If your network only talks to specific, known destinations, then it's up to you. Your network; your rules. It's certainly unlikely you'll ever see any publicly accessible services of consequence being hosted in 2001::/32 if only because the addressing tends to be somewhat transient and NAT hole punching unreliable for inbound, unsolicited data.

In my research, this is marked as deprecated. Would I see packets with
a source address in the 2002::/16 netblock?

In theory, this is just as legitimate as Teredo. In practice, it is indeed deprecated, and almost anyone who can set up 6to4 can get a "production" tunnel to someone like HE.net or likely has 6rd available from their native IPv4 provider. It can also be tricky to prevent reflection type attacks using 6to4 address space.

IIRC, Windows used to set up 6to4 by default if it found it had what it believed to be publicly routable IPv4 connectivity, but I think this may now be disabled. Some consumer routers did the same. It was handy because you got a full /48 allowing non-NAT addressing of subtended networks and even prefix delegation if you wanted it.

While this probably falls under the same justifications as the above, in practice I'd say 6to4 is probably all but dead in terms of legitimate uses on the public Internet of today. I haven't personally run 6to4 in over a decade.

6to4 was a neat idea, but I think it's dead, Jim.

rp_filter is one of the most expensive features in modern routers, you
should only use it, if PPS performance is not important. If PPS
performance is important, ACL is much faster. ACL is also applicable
to more scenarios, such as BGP customers.

How much performance impact should we expect with uRPF?

Thanks.

Depends on the platform, but often it's 2nd lookup. So potentially 50%
decrease in performance. Some platforms it means FIB duplication. And
ultimately it doesn't really offer anything over ACL, which is, in
comparison, much cheaper feature.
I would encourage people to toolise this, then the ACL generation is
no cost or complexity. And you can use ACL for many BGP customers too,
as you create 'perfect' prefix-list for customer, you can reference to
same prefix-list in ACL, without actually needing customer to announce
that prefix, as it's entirely valid to originate traffic from
allowable prefix without advertising the prefix (to you).

Hello!

> How much performance impact should we expect with uRPF?

Depends on the platform, but often it's 2nd lookup. So potentially 50%
decrease in performance. Some platforms it means FIB duplication. And
ultimately it doesn't really offer anything over ACL, which is, in
comparison, much cheaper feature.
I would encourage people to toolise this, then the ACL generation is
no cost or complexity.
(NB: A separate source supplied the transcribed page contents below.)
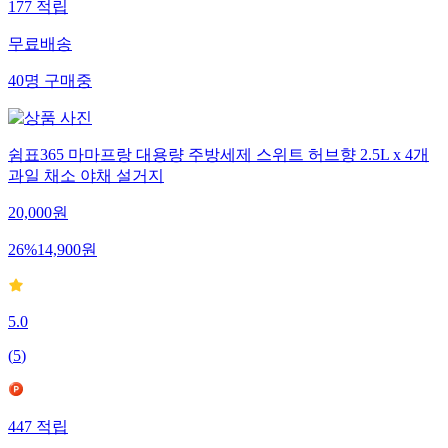
177
적립
무료배송
40
명
구매중
쉼표365 마마프랑 대용량 주방세제 스위트 허브향 2.5L x 4개
과일 채소 야채 설거지
20,000
원
26
%
14,900
원
5.0
(
5
)
447
적립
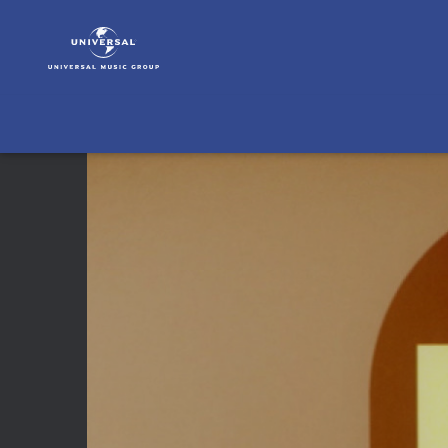
Le
Kid
|
Video
|
We
Are
Young
(Lyric
Video)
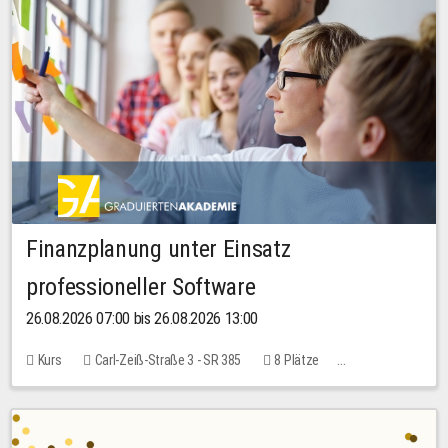
Finanzplanung unter Einsatz
professioneller Software
26.08.2026 07:00 bis 26.08.2026 13:00
Kurs
Carl-Zeiß-Straße 3 - SR 385
8 Plätze
20,00 EUR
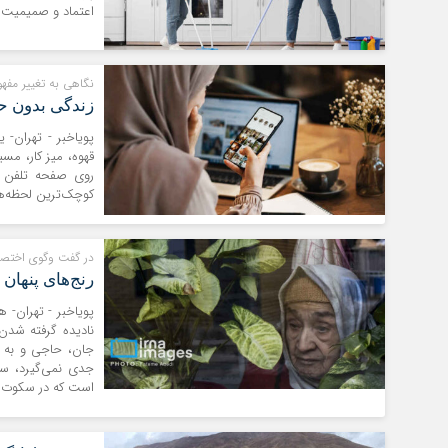
اعتماد و صمیمیت ر
نگاهی به تغییر مفه
زندگی بدون ح
پویاخبر - تهران-
قهوه، میز کار، م
روی صفحه تلفن هز
کوچک‌ترین لحظه‌ها 
در گفت وگوی اختصا
رنج‌های پنهان
پویاخبر - تهران- 
نادیده گرفته شدن 
جان، حاجی و به 
جدی نمی‌گیرد، س
است که در سکوت، ب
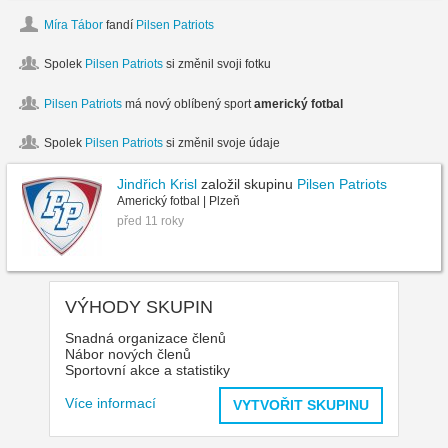
Míra Tábor
fandí
Pilsen Patriots
Spolek
Pilsen Patriots
si změnil svoji fotku
Pilsen Patriots
má nový oblíbený sport
americký fotbal
Spolek
Pilsen Patriots
si změnil svoje údaje
Jindřich Krisl
založil skupinu
Pilsen Patriots
Americký fotbal | Plzeň
před 11 roky
VÝHODY SKUPIN
Snadná organizace členů
Nábor nových členů
Sportovní akce a statistiky
Více informací
VYTVOŘIT SKUPINU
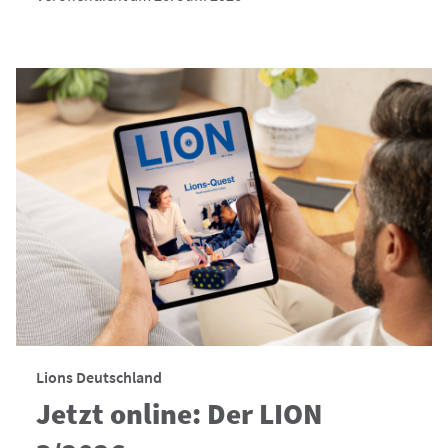
Lions Deutschland
Jetzt online: Der LION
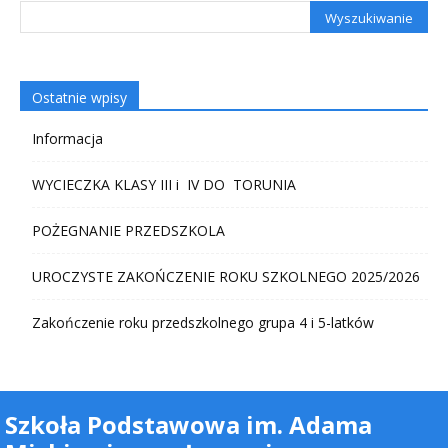
Ostatnie wpisy
Informacja
WYCIECZKA KLASY III i IV DO TORUNIA
POŻEGNANIE PRZEDSZKOLA
UROCZYSTE ZAKOŃCZENIE ROKU SZKOLNEGO 2025/2026
Zakończenie roku przedszkolnego grupa 4 i 5-latków
Szkoła Podstawowa im. Adama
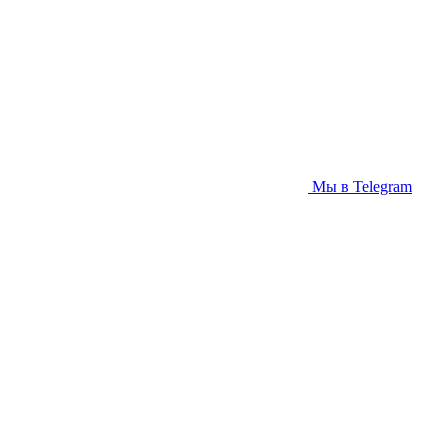
Мы в Telegram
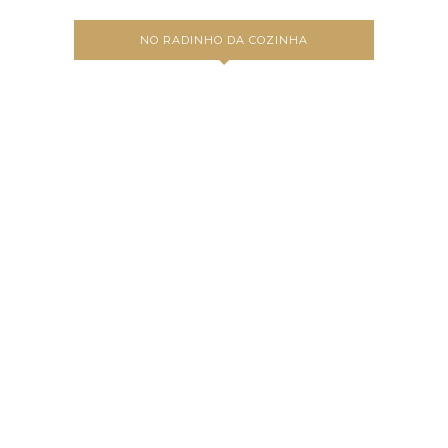
NO RADINHO DA COZINHA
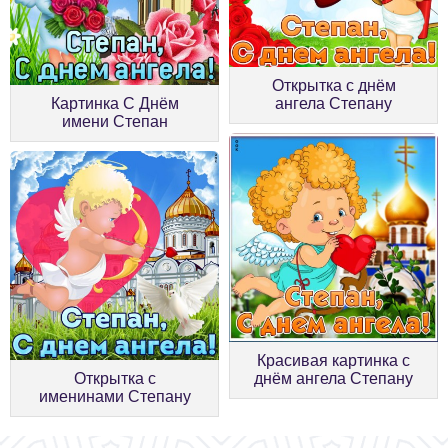
Открытка с днём
Картинка С Днём
ангела Степану
имени Степан
Красивая картинка с
Открытка с
днём ангела Степану
именинами Степану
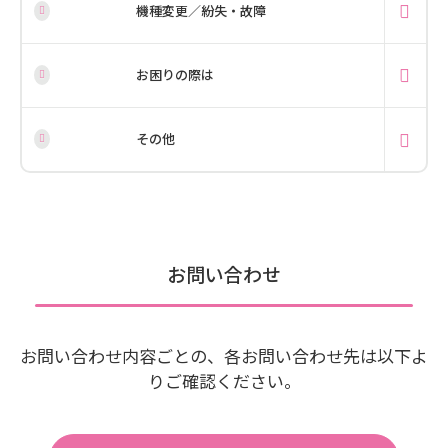
機種変更／紛失・故障
お困りの際は
その他
お問い合わせ
お問い合わせ内容ごとの、各お問い合わせ先は以下よ
りご確認ください。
And you can use ACL for many BGP customers too,
as you create 'perfect' prefix-list for customer, you can reference to
same prefix-list in ACL, without actually needing customer to announce
that prefix, as it's entirely valid to originate traffic from
allowable prefix without advertising the prefix (to you).

This has the potential to brake things, because it requires symmetry
and perfect IRR accuracy. Just because the prefix would be rejected by
BGP does not mean there is not a legitimate announcement for it in the
DFZ (which is the exact difference between uRPF loose mode and the ACL
approach).

For BGP customers where I control the announced IP space (it's mine,
the customer has a private ASN and the only reason for BGP is so he
can multi-home to different nodes of my network), sure.
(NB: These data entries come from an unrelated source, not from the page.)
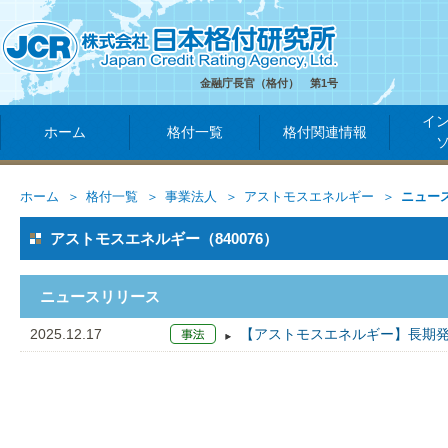
金融庁長官（格付） 第1号
イ
ホーム
格付一覧
格付関連情報
ホーム
格付一覧
事業法人
アストモスエネルギー
ニュー
アストモスエネルギー（840076）
ニュースリリース
2025.12.17
【アストモスエネルギー】長期発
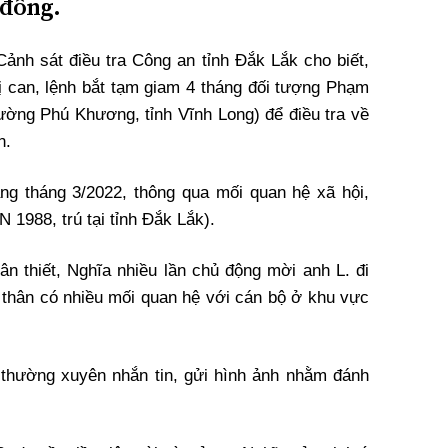
 đồng.
nh sát điều tra Công an tỉnh Đắk Lắk cho biết,
bị can, lệnh bắt tạm giam 4 tháng đối tượng Phạm
ờng Phú Khương, tỉnh Vĩnh Long) để điều tra về
n.
ảng tháng 3/2022, thông qua mối quan hệ xã hội,
N 1988, trú tại tỉnh Đắk Lắk).
ân thiết, Nghĩa nhiều lần chủ động mời anh L. đi
n thân có nhiều mối quan hệ với cán bộ ở khu vực
 thường xuyên nhắn tin, gửi hình ảnh nhằm đánh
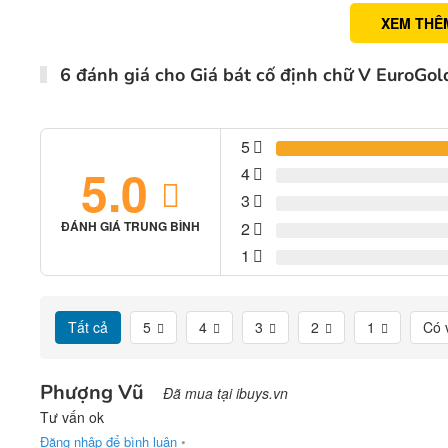
XEM THÊ
6 đánh giá cho
Giá bát cố định chữ V EuroGo
5
5.0
4
3
2
ĐÁNH GIÁ TRUNG BÌNH
1
Tất cả
5
4
3
2
1
Có 
Phượng Vũ
Đã mua tại ibuys.vn
Tư vấn ok
Đăng nhập để bình luận
•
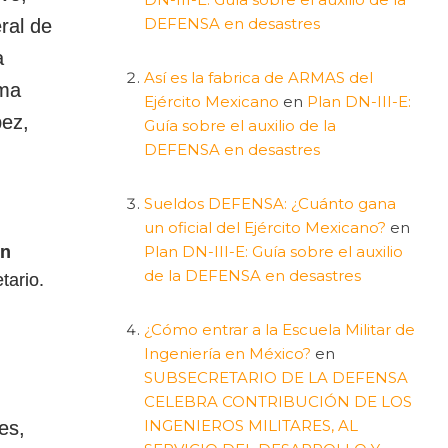
DEFENSA en desastres
ral de
a
Así es la fabrica de ARMAS del
ema
Ejército Mexicano
en
Plan DN-III-E:
pez,
Guía sobre el auxilio de la
DEFENSA en desastres
Sueldos DEFENSA: ¿Cuánto gana
un oficial del Ejército Mexicano?
en
ón
Plan DN-III-E: Guía sobre el auxilio
de la DEFENSA en desastres
etario.
¿Cómo entrar a la Escuela Militar de
Ingeniería en México?
en
SUBSECRETARIO DE LA DEFENSA
CELEBRA CONTRIBUCIÓN DE LOS
INGENIEROS MILITARES, AL
es,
For real "IP Transit" where the customers may itself have multiple
downstream ASNs, there is no guarantee that everyone in the chain will
update the IRR records 24 - 48 hours before actually sourcing traffic
from a new prefix (or enabling that new downstream as-path). Some
other transit may just allow prefixes "manually" (for example, because
of LOA's or inetnum objects, as opposed to route objects), so *a valid
announcement is in the DFZ*, you are just not accepting it on your
customers BGP session.

In fact, maybe my downstream customer just wants to send traffic to my
network, but not receive any, so I don't actually have to include that
customer in my AS-macro (an exotic use-case for sure, just trying to
point out that there will always be asymmetry).

Routing, BGP and the IRR data is asymmetric by definition and neither
real-time nor 100% accurate. That's not a problem for BGP and strict
ingress prefix-lists, but it is a problem for ingress ACL'ing, because
the latter effectively blackholes traffic, while uRPF loose mode does
not (if there is a announcement for it in the DFZ).

So I don't think ACL's can replace uRPF loose mode in the DFZ and
frankly I find this proposal to be a bit dangerous.

If my transit provider would do this without telling me, I'm turning
up a new transit customer with an incomplete IRR record, causing an
immediate partial outage for them, I would be *very* surprised (along
with some other emotions).

cheers,
lukas

It's interesting to also think, when is good time to break things.

CustomerA buys transit from ProviderB and ProviderA

CustomerA gets new prefix, but does not appropriately register it.

ProviderB doesn't filter anything, so it works. ProviderA does filter
and does not accept this new prefix. Neither Provider has ACL.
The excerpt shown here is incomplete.